Exercise goal.
For this exercise, retype each line of the material below verbatim and omit any picture.
(Input begins)
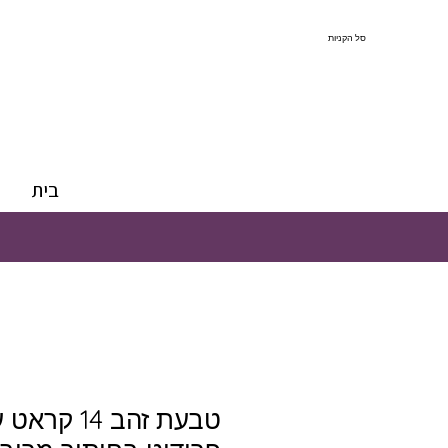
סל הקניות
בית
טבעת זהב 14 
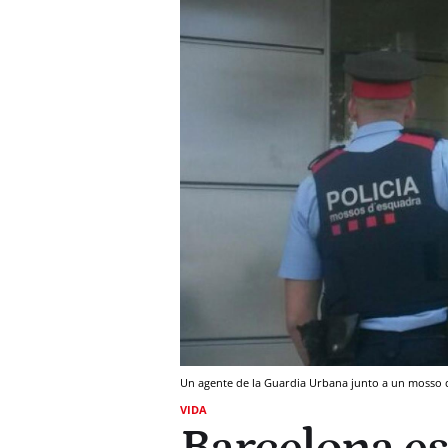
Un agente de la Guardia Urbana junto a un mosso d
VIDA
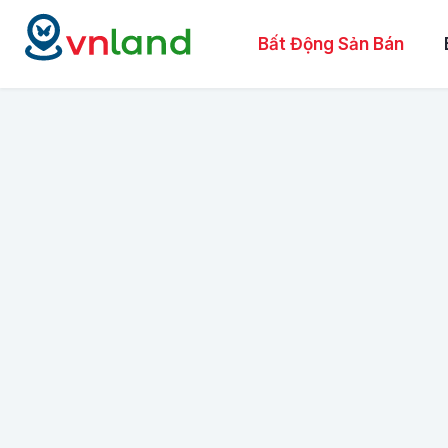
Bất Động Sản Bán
(Input ends)
Result of the task.
סל הקניות
בית
טבעת זהב 14 
Un agente de la Guardia Urbana junto a un mosso d
VIDA
Bất Động Sản Bán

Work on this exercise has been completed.